CacheU
Design

Design a Real-Time Game Leaderboard

A production-grade, internet-scale design for a real-time game leaderboard with low-latency score updates, ranking queries, push-based live updates, Redis sorted sets, Kafka-based ingestion, anti-cheat validation, and multi-region resilience.

A real-time game leaderboard looks simple on the surface.

A player finishes a match. Their score updates. Their rank changes.
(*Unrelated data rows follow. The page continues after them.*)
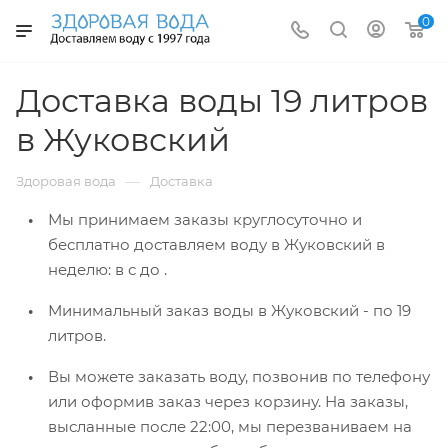
0
Доставка воды 19 литров
в Жуковский
—
Здоровая вода
Доставка
Мы принимаем заказы круглосуточно и
бесплатно доставляем воду в Жуковский
в
неделю: в
с
до
.
Минимальный заказ воды в Жуковский -
по 19
литров.
Вы можете заказать воду, позвонив по телефону
или оформив заказ через корзину. На заказы,
высланные после 22:00, мы перезваниваем на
Everyone sees the new position.

That sounds easy until the system grows.

Now the leaderboard must support:

  • millions of players
  • read-heavy traffic from rank lookups
  • write spikes during tournaments and events
  • low-latency score updates
  • top-N and “around me” queries
  • seasonal resets
  • multiple leaderboard types
  • real-time push updates
  • cheating prevention
  • deterministic tie-breaking
  • multi-region resilience

This is no longer just a database table with ORDER BY score DESC.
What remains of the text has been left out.